A poll of 500,000 Chinese netizens, conducted by Hong Kong's Phoenix Television in 2011 suggested that 60% of those surveyed agreed Osama bin Laden's death was a sad event because "he was an anti-US warrior". However, another report by Public Radio International documented more mixed responses on Chinese social media, and noted that most users did not care about his death.
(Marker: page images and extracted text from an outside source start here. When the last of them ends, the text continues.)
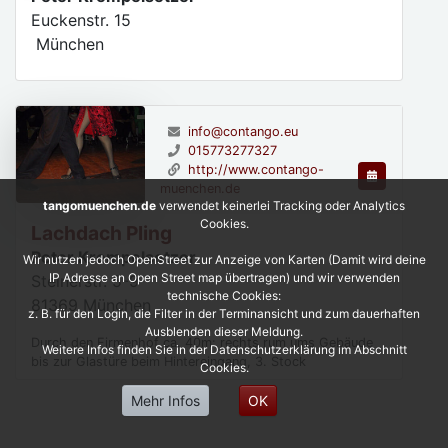
Euckenstr. 15
München
info@contango.eu
015773277327
http://www.contango-
muenchen.de
tangomuenchen.de
verwendet keinerlei Tracking oder Analytics
Cookies.
Lachdach Pling
Peter Krempelsetzer
Wir nutzen jedoch OpenStreet zur Anzeige von Karten (Damit wird deine
IP Adresse an Open Street map übertragen) und wir verwenden
Steinerstr. 5-9
technische Cookies:
81369
München
z. B. für den Login, die Filter in der Terminansicht und zum dauerhaften
Ausblenden dieser Meldung.
Durch den Firmenhof ca. 40m: rechts rum ums Gebäude
Weitere Infos finden Sie in der Datenschutzerklärung im Abschnitt
bis zur Glastüre beim Hintereingang, 3. Stock
Cookies.
Mehr Infos
OK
Chinese hackers have also conducted cyberwarfare against American institutions. Quartz suggested that certain Hollywood films such as Django Unchained were allowed to slip past China's film censorship, because they depicted a negative view of American society. It alleges that the film "depicts one of America's darker periods, when slavery was legal, which Chinese officials like to use to push back against criticism from the United States".

Trump administration 
There has been a significant increase in anti-US sentiment since American President Donald Trump launched a trade war against China, with Chinese media airing Korean War films. In May 2019, Global Times has said that "the trade war with the U.S. at the moment reminds Chinese of military struggles between China and the U.S. during the Korean War."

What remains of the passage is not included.